Xanthurenic Acid

Overview

Xanthurenic acid is a tryptophan metabolite produced via the kynurenine pathway, specifically reflecting pyridoxal 5'-phosphate (vitamin B6)-dependent kynureninase activity. It serves as a biomarker of vitamin B6 nutritional status and functional deficiency, as B6 is required for its conversion to 3-hydroxykynurenine. Elevated urinary levels after a tryptophan load indicate B6 deficiency, while normal levels suggest adequate status; high baseline levels may signal liver disease or pyridoxine-dependent disorders. Clinically, it is useful for assessing vitamin B6 status in at-risk populations, diagnosing pyridoxine-responsive conditions, and monitoring nutritional adequacy.

Clinical Use Cases

  • Assessment of vitamin B6 deficiency in malnutrition, malabsorption, or chronic disease.
  • Diagnosis of pyridoxine-dependent epilepsy or sideroblastic anemia.
  • Evaluation of isoniazid-induced B6 deficiency in tuberculosis treatment.
  • Monitoring response to vitamin B6 supplementation.
  • Investigation of tryptophan metabolism disorders.

Specimen Types

  • Urine (24-hour or post-tryptophan load).
  • Plasma (for baseline levels).

Measurement Methods

  • High-performance liquid chromatography (HPLC) with fluorescence or UV detection.
  • Liquid chromatography-mass spectrometry (LC-MS/MS).
  • Colorimetric assays after tryptophan loading.
  • Gas chromatography-mass spectrometry (GC-MS).

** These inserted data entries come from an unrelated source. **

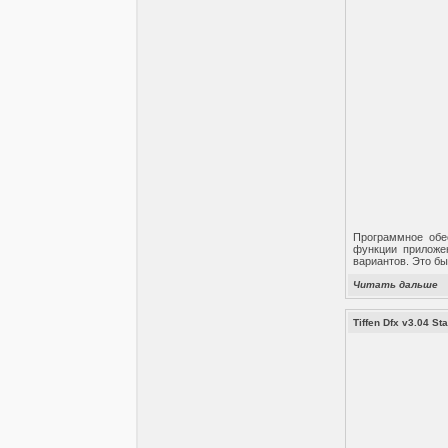
Программное обес
функции приложен
вариантов. Это бы
Читать дальше
Tiffеn Dfx v3.04 St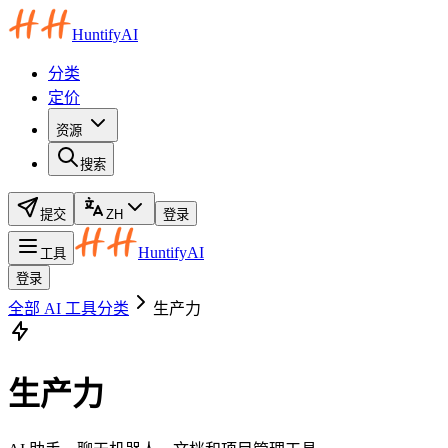
HuntifyAI
分类
定价
资源
搜索
提交
ZH
登录
HuntifyAI
工具
登录
全部 AI 工具分类
生产力
生产力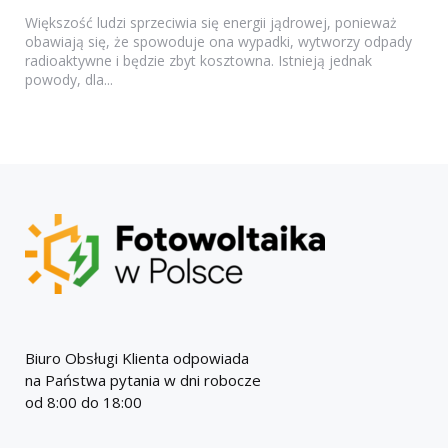
Większość ludzi sprzeciwia się energii jądrowej, ponieważ
obawiają się, że spowoduje ona wypadki, wytworzy odpady
radioaktywne i będzie zbyt kosztowna. Istnieją jednak
powody, dla...
Biuro Obsługi Klienta odpowiada
na Państwa pytania w dni robocze
od 8:00 do 18:00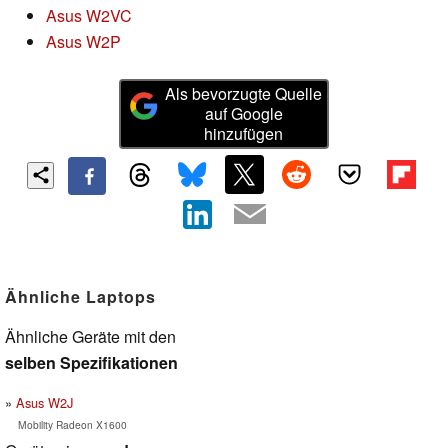
Asus W2VC
Asus W2P
Als bevorzugte Quelle
auf Google
hinzufügen
Ähnliche Laptops
Ähnliche Geräte mit den
selben Spezifikationen
Asus W2J
Mobility Radeon X1600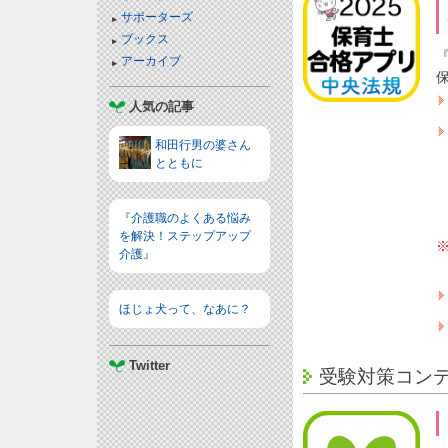
サポーターズ
ブックス
アーカイブ
人気の記事
和田行男の婆さん
とともに
『介護職のよくある悩み
を解決！ステップアップ
介護』
ほじょ犬って、なあに？
Twitter
受験対策コン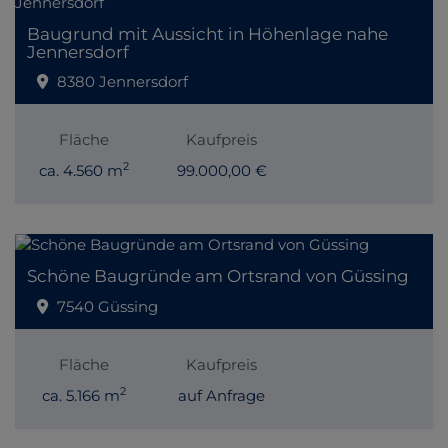
Baugrund mit Aussicht in Höhenlage nahe
Jennersdorf
8380 Jennersdorf
Fläche
Kaufpreis
2
ca. 4.560 m
99.000,00 €
Schöne Baugründe am Ortsrand von Güssing
7540 Güssing
Fläche
Kaufpreis
2
ca. 5.166 m
auf Anfrage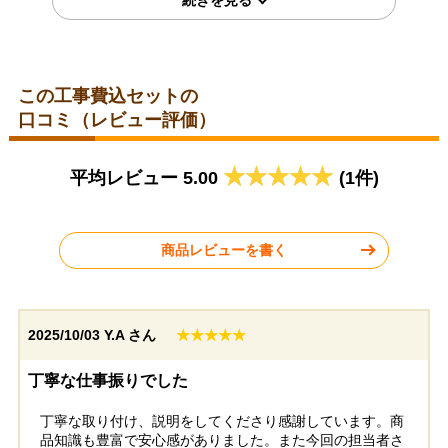
この工事費込セットの
口コミ（レビュー評価）
神奈川県横浜市
岐阜県大垣市
平均レビュー 5.00
(1件)
2026年6月9日
2026年6月8日
リンナイ ビルトインコンロ
リンナイ ビルトインコンロ
RHS31W42J4RSTW
RHS31W42J3RSTW
商品レビューを書く
2025/10/03
Y.A さん
★★★★★
神奈川県川崎市
東京都杉並区
丁寧な仕事振りでした
丁寧な取り付け、説明をしてくださり感謝しています。商
工事実績をもっと見る
品知識も豊富で安心感がありました。また今回の担当者さ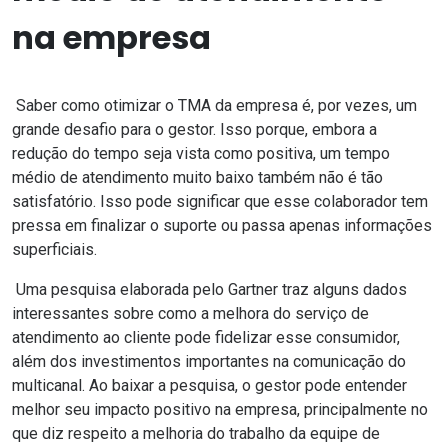
na empresa
Saber
como otimizar o TMA
da empresa é, por vezes, um
grande desafio para o gestor. Isso porque, embora a
redução do tempo seja vista como positiva, um tempo
médio de atendimento muito baixo também não é tão
satisfatório. Isso pode significar que esse colaborador tem
pressa em finalizar o suporte ou passa apenas informações
superficiais.
Uma pesquisa elaborada pelo
Gartner
traz alguns dados
interessantes sobre como a melhora do serviço de
atendimento ao cliente pode fidelizar esse consumidor,
além dos investimentos importantes na comunicação do
multicanal. Ao baixar a pesquisa, o gestor pode entender
melhor seu impacto positivo na empresa, principalmente no
que diz respeito a melhoria do trabalho da equipe de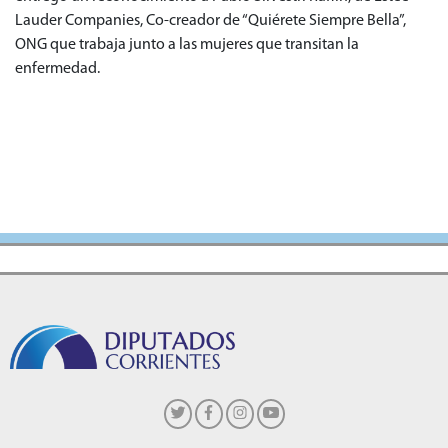
Lauder Companies, Co-creador de “Quiérete Siempre Bella”,
ONG que trabaja junto a las mujeres que transitan la
enfermedad.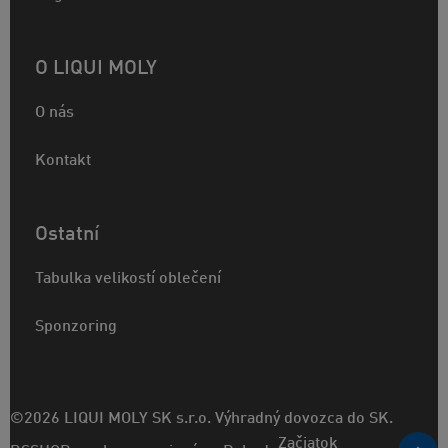
O LIQUI MOLY
O nás
Kontakt
Ostatní
Tabulka velikostí oblečení
Sponzoring
©2026 LIQUI MOLY SK s.r.o. Výhradný dovozca do SK.
Začiatok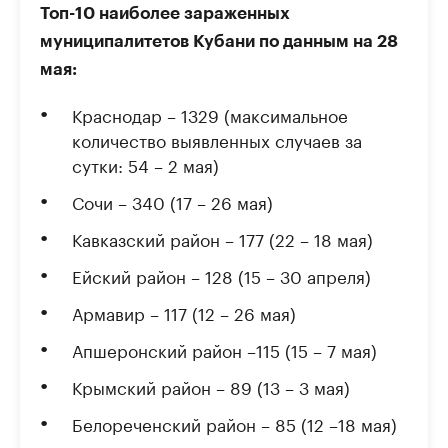
Топ-10 наиболее зараженных
муниципалитетов Кубани по данным на 28
мая:
Краснодар – 1329 (максимальное
количество выявленных случаев за
сутки: 54 – 2 мая)
Сочи – 340 (17 – 26 мая)
Кавказский район – 177 (22 – 18 мая)
Ейский район – 128 (15 – 30 апреля)
Армавир – 117 (12 – 26 мая)
Апшеронский район –115 (15 – 7 мая)
Крымский район – 89 (13 – 3 мая)
Белореченский район – 85 (12 –18 мая)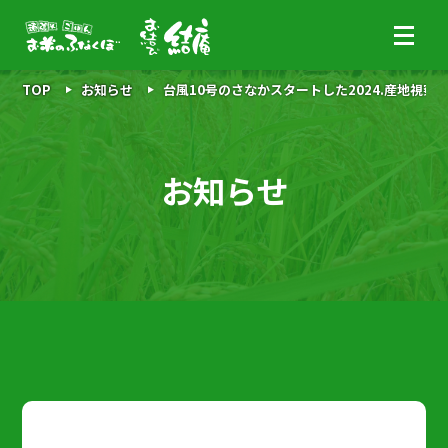
TOP
お知らせ
台風10号のさなかスタートした2024.産地視察
お知らせ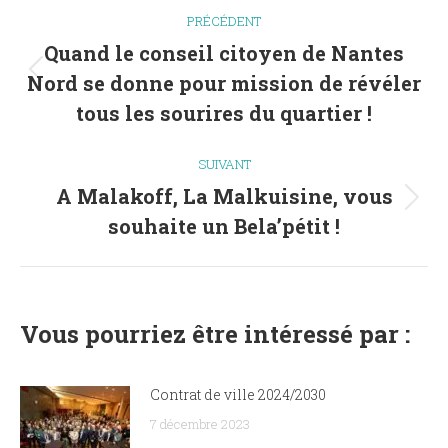
Navigation
PRÉCÉDENT
article
Quand le conseil citoyen de Nantes
Nord se donne pour mission de révéler
Article
précédent
tous les sourires du quartier !
:
SUIVANT
A Malakoff, La Malkuisine, vous
Article
souhaite un Bela’pétit !
suivant
:
Vous pourriez être intéressé par :
Contrat de ville 2024/2030
7 décembre 2023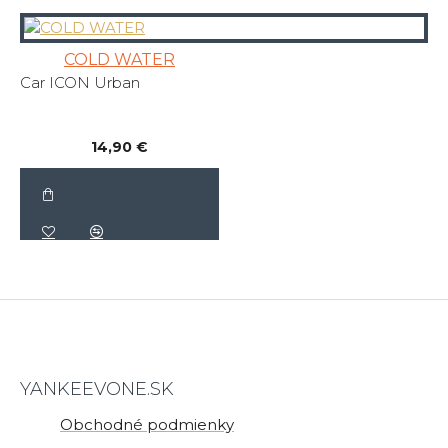
COLD WATER
Car ICON Urban
14,90 €
YANKEEVONE.SK
Obchodné podmienky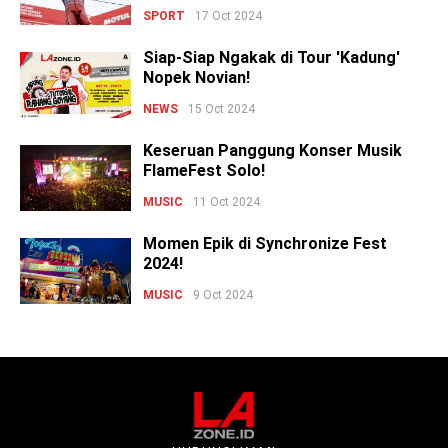
SPORT
17 Oct 2024
Siap-Siap Ngakak di Tour 'Kadung'
Nopek Novian!
NEWS
15 Oct 2024
Keseruan Panggung Konser Musik
FlameFest Solo!
MUSIC
11 Oct 2024
Momen Epik di Synchronize Fest
2024!
MUSIC
9 Oct 2024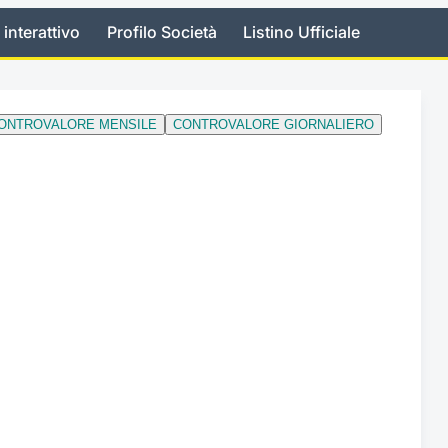
 interattivo
Profilo Società
Listino Ufficiale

Test Preparation and Influencing Factors

  • Tryptophan loading test: 2-5 g oral L-tryptophan, collect urine 4-24 hours later.
  • Vitamin B6 supplements or foods elevate conversion and lower xanthurenic acid.
  • Isoniazid, hydralazine, or oral contraceptives induce functional B6 deficiency.
  • Liver disease impairs kynurenine pathway metabolism.
  • Renal function affects urinary excretion.
  • Pregnancy increases B6 requirements and excretion.

Synonyms

  • Xanthurenate.
  • 4-(2-Amino-3-hydroxyphenyl)-2,4-dioxobutanoic acid.